Wow, that's a hard scan ... we shouldn't do that on pseries (which you
don't since you don't use that code but still ...). See below for more
details.

> +	/*
> +	 * Setup the PCI device. It's not enough to
> +	 * claim the resource and we need assign or
> +	 * reassign that.
> +	 */
> +	pcibios_setup_device(dev);
> +	for (i = 0; i < PCI_NUM_RESOURCES; i++) {
> +		r = &dev->resource[i];
> +		if (r->parent || !r->flags)
> +			continue;
> +		if (pci_assign_resource(dev, i)) {

Are we really supposed to play with resource assignment here ? We should
just restore the BARs to their former values which are normally cached
in the eeh dev...

> +			pr_err("%s: Can't allocate %pR for %s\n",
> +			       __func__, r, pci_name(dev));
> +			/* Clear it out */
> +			r->start = 0;
> +			r->end = 0;
> +			r->flags = 0;
> +		}
> +	}
> +
> +	/* Associate EEH device with PCI device */
> +	pci_dev_get(dev);
> +	edev->pdev = dev;
> +	dev->dev.archdata.edev = edev;
> +	eeh_addr_cache_insert_dev(dev);
> +
> +	pci_bus_add_devices(bus);
> +	eeh_sysfs_add_device(dev);

So all that is a duplicate of:

> +	return NULL;
> +}
> +
>  /**
>   * eeh_reset_device - Perform actual reset of a pci slot
>   * @pe: EEH PE
> @@ -351,6 +475,7 @@ static int eeh_reset_device(struct eeh_pe *pe, struct pci_bus *bus)
>  {
>  	struct timeval tstamp;
>  	int cnt, rc;
> +	int removed = 0;
>  
>  	/* pcibios will clear the counter; save the value */
>  	cnt = pe->freeze_count;
> @@ -364,6 +489,8 @@ static int eeh_reset_device(struct eeh_pe *pe, struct pci_bus *bus)
>  	 */
>  	if (bus)
>       		__pcibios_remove_pci_devices(bus, 0);
                  ^^^^^^^^^^ this

and ...

> +	else if (eeh_probe_mode_dev())
> +		eeh_pe_dev_traverse(pe, eeh_rmv_device, &removed);
>  
>  	/* Reset the pci controller. (Asserts RST#; resets config space).
>  	 * Reconfigure bridges and devices. Don't try to bring the system
> @@ -384,8 +511,13 @@ static int eeh_reset_device(struct eeh_pe *pe, struct pci_bus *bus)
>  	 * potentially weird things happen.
>  	 */
>  	if (bus) {
> +		pr_info("EEH: Hold for 5 seconds after reset\n");
>  		ssleep(5);
>  		pcibios_add_pci_devices(bus);
                  ^^^^^^^^^^^^^ this

Except of course that the above are working on a "full bus" basis while
you try to deal with individual devices. More discussion about that
further down. Note also that the 2 above functions are in
arch/powerpc/platform/pseries. They should probably be moved (along with
their dependents) somewhere else such as in
arch/powerpc/kernel/pci-common.c as they are generally useful for
anything doing hotplug and as-is, it may not build with pseries enabled
in the .config

> +	} else if (eeh_probe_mode_dev() && removed) {
> +		pr_info("EEH: Hold for 5 seconds after reset\n");
> +		ssleep(5);
> +		eeh_pe_dev_traverse(pe, eeh_add_device, &removed);
>  	}
>  
>  	pe->tstamp = tstamp;

So, basically, the existing code tries to unplug the whole PE (which is
always a bus) under pseries, if *any* device in the PE doesn't do EEH.

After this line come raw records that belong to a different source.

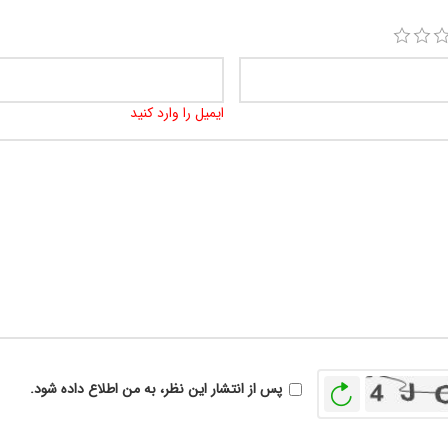
ایمیل را وارد کنید
بازخوانی
پس از انتشار این نظر، به من اطلاع داده شود.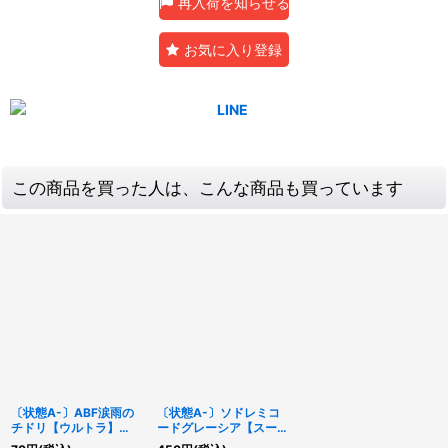
再入荷を知らせる
お気に入り登録
この商品を買った人は、こんな商品も買っています
〔状態A-〕ABF涙雨の
〔状態A-〕ソドレミコ
チドリ【ウルトラ】
ードグレーシア【スーパ
{SHVI-JP051}《シンク
ー】{DBAG-JP018}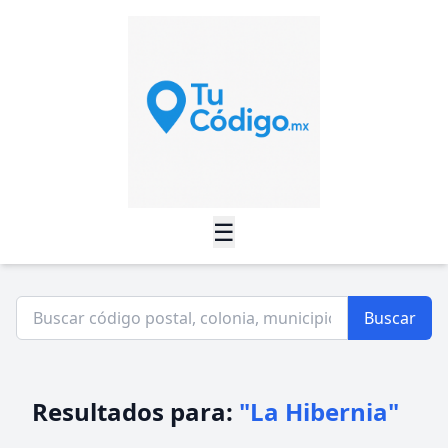
☰
Buscar
Resultados para:
"La Hibernia"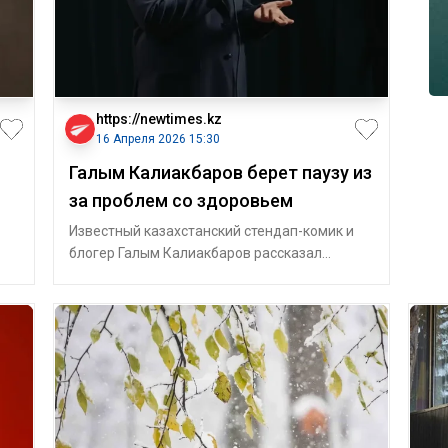
https://newtimes.kz
16 Апреля 2026 15:30
Галым Калиакбаров берет паузу из
за проблем со здоровьем
Известный казахстанский стендап-комик и
блогер Галым Калиакбаров рассказал
подписчикам в Threads о проблемах со
здоровье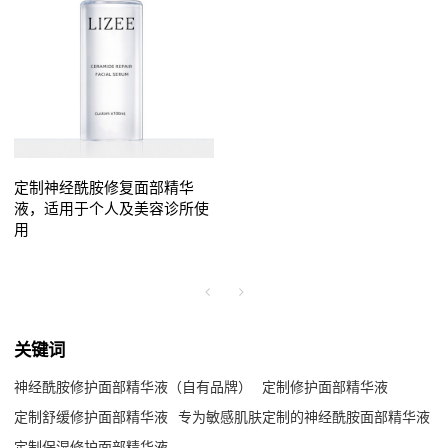
定制神经酰胺修复面部精华
液，适用于个人及美容诊所使
用
关键词
神经酰胺修护面部精华液（自有品牌）
定制修护面部精华液
定制舒缓修护面部精华液
专为敏感肌肤定制的神经酰胺面部精华液
定制保湿修护面部精华液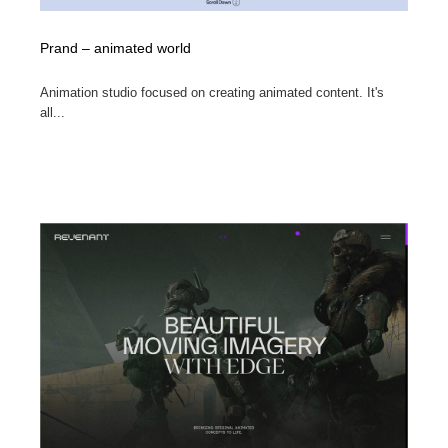
Prand – animated world
Animation studio focused on creating animated content. It's
all...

Your new code tries to handle individual devices in the PE (does it ?)
and remove only those who don't handle EEH (am I correct ?) in case of
an EEH error, and re-plug them.

I don't see a reason why the latter shouldn't work for the former case.

IE Why can't we also do individual devices instead of removing the whole
lot on pseries ?

Also, the code to do the actual removal and adding which is currently
in pci_dlpar.c properly handles "device-tree" style probing *provided*
that you restore the BARs before you call it.

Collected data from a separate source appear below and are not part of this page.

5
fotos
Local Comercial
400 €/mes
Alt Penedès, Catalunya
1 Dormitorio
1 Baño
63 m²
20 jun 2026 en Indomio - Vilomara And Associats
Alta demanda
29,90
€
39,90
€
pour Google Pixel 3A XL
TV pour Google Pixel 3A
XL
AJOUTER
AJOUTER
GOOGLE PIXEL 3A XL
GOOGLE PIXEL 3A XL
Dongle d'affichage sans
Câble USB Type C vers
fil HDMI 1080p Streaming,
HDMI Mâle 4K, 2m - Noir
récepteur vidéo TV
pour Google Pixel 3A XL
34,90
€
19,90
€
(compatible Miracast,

So at this point, I suggest you consider one of two approaches:

 - You can either break down the code in pci_dlpar.c to handle
individual devices instead of entire busses (and still provide a wrapper
for entire busses since that's used by the PCI hotplug code). Then you
use that for both pseries and powernv.

 - Or you can make powernv do like pseries and unplug the entire PE
which is always a bus for now (at least until we do SR-IOV) and use the
existing pci_dlpar.c functions more/less unmodified... but you probably
will have to switch to the first option when we do SR-IOV.

Cheers,
Ben.

Patch

diff --git a/arch/powerpc/include/asm/eeh.h b/arch/powerpc/include/asm/eeh.h
index 09a8743..dd62006 100644
--- a/arch/powerpc/include/asm/eeh.h
+++ b/arch/powerpc/include/asm/eeh.h
@@ -82,7 +82,8 @@  struct eeh_pe {
  * another tree except the currently existing tree of PCI
  * buses and PCI devices
  */
-#define EEH_DEV_IRQ_DISABLED	(1<<0)	/* Interrupt disabled		*/
+#define EEH_DEV_IRQ_DISABLED	(1 << 0)	/* Interrupt disabled	*/
+#define EEH_DEV_REMOVED		(1 << 1)	/* PCI device removed	*/
 
 struct eeh_dev {
 	int mode;			/* EEH mode			*/
@@ -95,6 +96,7 @@  struct eeh_dev {
 	struct pci_controller *phb;	/* Associated PHB		*/
 	struct device_node *dn;		/* Associated device node	*/
 	struct pci_dev *pdev;		/* Associated PCI device	*/
+	struct pci_bus *bus;		/* PCI bus used in hotplug	*/
 };
 
 static inline struct device_node *eeh_dev_to_of_node(struct eeh_dev *edev)
diff --git a/arch/powerpc/include/asm/pci.h b/arch/powerpc/include/asm/pci.h
index 6653f27..af10ec5 100644
--- a/arch/powerpc/include/asm/pci.h
+++ b/arch/powerpc/include/asm/pci.h
@@ -183,6 +183,7 @@  extern void pci_resource_to_user(const struct pci_dev *dev, int bar,
 				 resource_size_t *start, resource_size_t *end);
 
 extern resource_size_t pcibios_io_space_offset(struct pci_controller *hose);
+extern void pcibios_setup_device(struct pci_dev *dev);
 extern void pcibios_setup_bus_devices(struct pci_bus *bus);
 extern void pcibios_setup_bus_self(struct pci_bus *bus);
 extern void pcibios_setup_phb_io_space(struct pci_controller *hose);
diff --git a/arch/powerpc/kernel/eeh_driver.c b/arch/powerpc/kernel/eeh_driver.c
index 2b1ce17..cb3baab 100644
--- a/arch/powerpc/kernel/eeh_driver.c
+++ b/arch/powerpc/kernel/eeh_driver.c
@@ -244,6 +244,7 @@  static void *eeh_report_reset(void *data, void *userdata)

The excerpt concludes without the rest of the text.